= Supplied material =
·····

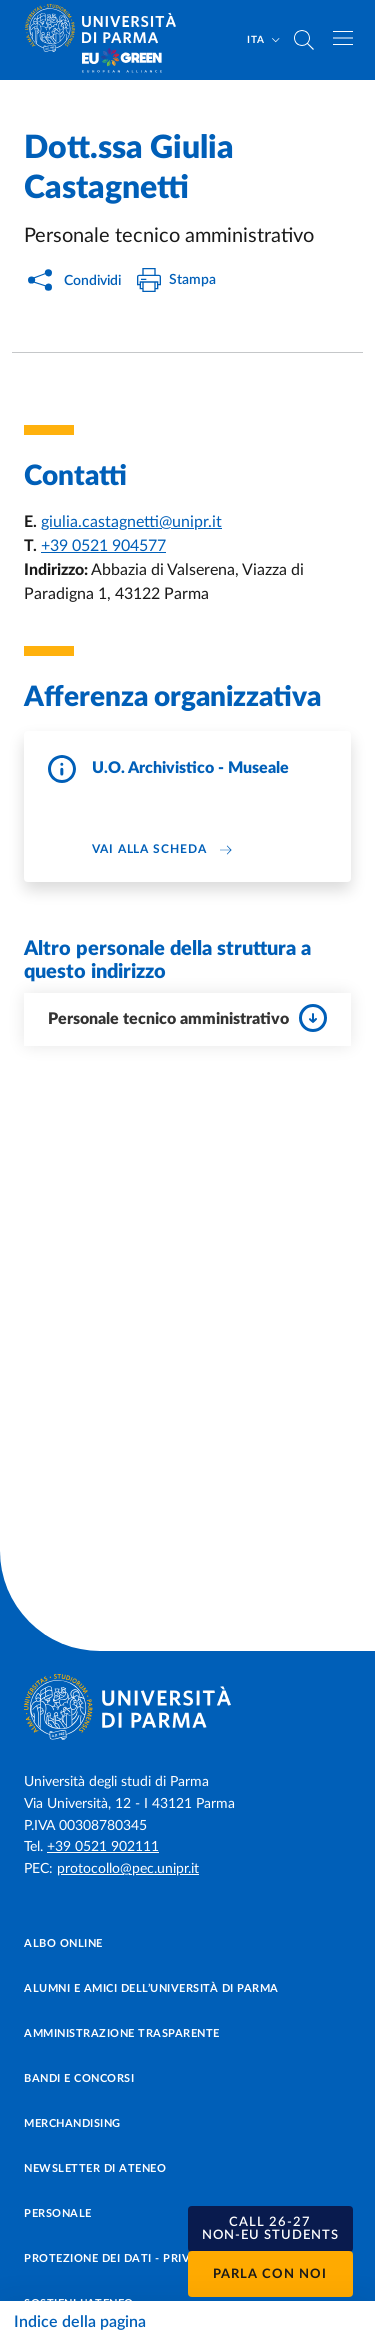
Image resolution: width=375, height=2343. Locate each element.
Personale (58, 2213)
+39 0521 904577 (103, 546)
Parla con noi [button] (270, 2274)
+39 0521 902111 (103, 1847)
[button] (271, 2229)
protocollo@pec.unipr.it (128, 1869)
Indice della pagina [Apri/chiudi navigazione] (80, 2322)
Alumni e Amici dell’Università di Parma (151, 1988)
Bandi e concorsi (79, 2078)
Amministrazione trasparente (122, 2033)
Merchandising (72, 2123)
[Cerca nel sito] (304, 40)
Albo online (63, 1943)
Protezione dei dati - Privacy (118, 2258)
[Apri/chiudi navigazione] (343, 38)
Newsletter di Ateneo (95, 2168)
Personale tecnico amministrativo (187, 1018)
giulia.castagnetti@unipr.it (131, 522)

·····

= Directions =
Filter the entries by the string "Personale" and copy each matching line.

= Response =
Personale (58, 2213)
Personale tecnico amministrativo (187, 1018)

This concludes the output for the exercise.